◆ Listed records:
=======

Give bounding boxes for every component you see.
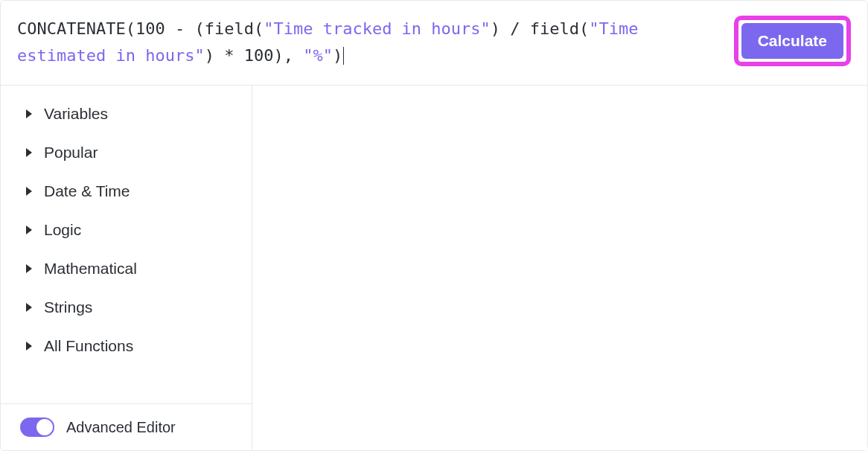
caret-right-icon [26,109,32,118]
formula-token-fn: field [530,19,579,38]
formula-token-num: 100 [135,19,165,38]
content-panel [252,86,867,450]
formula-token-punc: ( [126,19,135,38]
formula-token-fn: field [205,19,254,38]
formula-token-punc: ) [333,46,342,65]
formula-token-punc: ) [491,19,500,38]
formula-token-fn: CONCATENATE [17,19,126,38]
main-area: VariablesPopularDate & TimeLogicMathemat… [1,86,867,450]
formula-token-punc: ) [205,46,214,65]
formula-token-str: "%" [303,46,333,65]
category-label: Mathematical [44,260,137,278]
formula-token-punc: , [284,46,304,65]
formula-input[interactable]: CONCATENATE(100 - (field("Time tracked i… [17,16,719,70]
advanced-editor-bar: Advanced Editor [1,403,252,450]
formula-token-punc: ( [254,19,264,38]
sidebar: VariablesPopularDate & TimeLogicMathemat… [1,86,252,450]
category-item-mathematical[interactable]: Mathematical [1,249,252,288]
calculate-highlight: Calculate [734,16,851,66]
caret-right-icon [26,342,32,351]
caret-right-icon [26,226,32,234]
category-item-logic[interactable]: Logic [1,211,252,249]
category-label: All Functions [44,337,133,355]
category-item-all-functions[interactable]: All Functions [1,327,252,365]
category-item-date-time[interactable]: Date & Time [1,172,252,211]
category-label: Popular [44,144,98,161]
category-list: VariablesPopularDate & TimeLogicMathemat… [1,86,252,403]
formula-token-punc: ( [194,19,204,38]
text-cursor [343,47,344,65]
category-label: Date & Time [44,182,130,200]
formula-token-punc: ) [273,46,283,65]
advanced-editor-toggle[interactable] [20,418,54,437]
formula-token-num: 100 [244,46,274,65]
caret-right-icon [26,303,32,312]
caret-right-icon [26,187,32,196]
formula-token-punc: - [165,19,195,38]
toggle-knob [36,419,53,435]
advanced-editor-label: Advanced Editor [66,419,176,436]
category-label: Variables [44,105,108,123]
formula-token-punc: ( [579,19,589,38]
caret-right-icon [26,264,32,273]
category-label: Strings [44,298,92,316]
category-item-popular[interactable]: Popular [1,133,252,172]
category-item-strings[interactable]: Strings [1,288,252,327]
formula-bar: CONCATENATE(100 - (field("Time tracked i… [1,1,867,86]
formula-token-punc: / [500,19,530,38]
formula-token-str: "Time tracked in hours" [264,19,491,38]
category-label: Logic [44,221,81,239]
calculate-button[interactable]: Calculate [741,23,843,59]
category-item-variables[interactable]: Variables [1,95,252,133]
formula-token-punc: * [214,46,244,65]
caret-right-icon [26,148,32,157]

=======

◆ Instructions for the task: Copy out the lines of the records above in which the string "toggle" appears.

◆ Reply:
advanced-editor-toggle[interactable] [20,418,54,437]
toggle-knob [36,419,53,435]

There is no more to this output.